The tense incident occurred around 11 a.m. on Houston Street near the Quinnipiac River.
Here’s what happened, according to Assistant Fire Chief Pat Egan and police Sgt. Tony Reyes:
A young man stood outside a third-story window in the rear of the three-story home.
He looked down preparing to jump.
A crew from the Lombard Street fire station rushed to the scene along with Fair Haven cops.
Top Fair Haven cop Sgt. Herb Johnson, among others, called up to him, trying to calm him down and convince him not to jump.
“You want a ladder to help you down?” the man was asked.
He didn’t respond. Bracing himself on the eave of the roof, he looked down, appearing determined to leap.
The firefighters had a 35-foot ladder ready. But they didn’t want to place it in front of the man for fear that would cause him to jump. They positioned it nearby.
Meanwhile, police Officers Diego Quintero and Elvin Rivera ran upstairs. Rivera positioned himself on a stairwell landing about 10 feet below the window outside of which the man stood, which was at a corner of the house. Rivera used a ladder to get close to the window. Quintero went to an attic crawl space that had a small opening at a 90-degree angle to the stairwell window.
“Don’t jump,” the officers on the ground continued to urge the man. “Think of your family.”
Egan and Reyes each backed up one of the officers, by the window and by the crawl-space opening. As it appeared the man was preparing to leap, Rivera and Quintero grabbed his legs. Egan and Reyes reached out to grab the man’s legs as well.
The openings were too small to pull the man in, because he had stiffened his legs.
“We were grabbing on for dear life,” Reyes said. “There was no room for error.”
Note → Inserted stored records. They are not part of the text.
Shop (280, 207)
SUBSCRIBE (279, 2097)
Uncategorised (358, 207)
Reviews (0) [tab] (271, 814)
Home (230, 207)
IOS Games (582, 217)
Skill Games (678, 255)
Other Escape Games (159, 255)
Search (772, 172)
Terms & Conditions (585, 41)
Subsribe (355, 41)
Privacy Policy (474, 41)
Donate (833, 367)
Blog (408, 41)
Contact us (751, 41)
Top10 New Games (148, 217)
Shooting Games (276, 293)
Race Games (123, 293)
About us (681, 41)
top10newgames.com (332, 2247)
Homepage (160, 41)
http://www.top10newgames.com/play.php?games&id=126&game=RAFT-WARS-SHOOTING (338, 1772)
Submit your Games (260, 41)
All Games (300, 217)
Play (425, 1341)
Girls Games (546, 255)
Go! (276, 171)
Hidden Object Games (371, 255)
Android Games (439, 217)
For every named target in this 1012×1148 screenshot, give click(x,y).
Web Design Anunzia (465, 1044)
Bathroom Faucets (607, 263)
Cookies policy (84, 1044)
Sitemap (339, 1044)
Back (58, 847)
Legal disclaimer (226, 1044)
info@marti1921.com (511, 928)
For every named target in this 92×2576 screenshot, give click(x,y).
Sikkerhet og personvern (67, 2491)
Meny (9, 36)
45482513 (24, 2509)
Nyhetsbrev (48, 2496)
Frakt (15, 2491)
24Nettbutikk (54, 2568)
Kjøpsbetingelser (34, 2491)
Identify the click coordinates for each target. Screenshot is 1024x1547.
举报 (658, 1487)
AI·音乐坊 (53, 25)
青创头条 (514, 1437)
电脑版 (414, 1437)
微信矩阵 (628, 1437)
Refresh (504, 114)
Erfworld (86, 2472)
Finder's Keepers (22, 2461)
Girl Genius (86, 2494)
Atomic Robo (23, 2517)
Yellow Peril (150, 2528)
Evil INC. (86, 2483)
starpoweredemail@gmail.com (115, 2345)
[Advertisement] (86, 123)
Reyes, a hostage negotiator by training, kept trying to win the man’s trust. “Listen,” he told the man, “all these people are here because we care about you and we want to make sure you’re safe. That’s all we care about. You’re not in any trouble.”
The man was unmoved.
At that point, firefighters put the 35-ladder in place. Fire Lt. Frank Ricci and firefighter Tim Borer climbed up. Ricci climbed first. As Borer held Ricci in place, Ricci succeeded in getting the man’s legs to bend. At that point the two firefighters pushed and the officers pulled the man through the window into the stairwell.
A struggle continued inside. Reyes said he and other officers kept reassuring the man. Finally they wrestled him to control. They didn’t end up needing to handcuff him. The officers walked him outside to a gurney; the man was then transported to the hospital.
“It’s scary: This could have gone the other way,” Reyes said later. “You dread the idea of not being able to effectively do your job. The family was there.”
In the end, he said, “it was a relief.” The man was safe. No one got hurt. A life was saved. “These are the days,” Reyes reflected, when “we earn our keep.”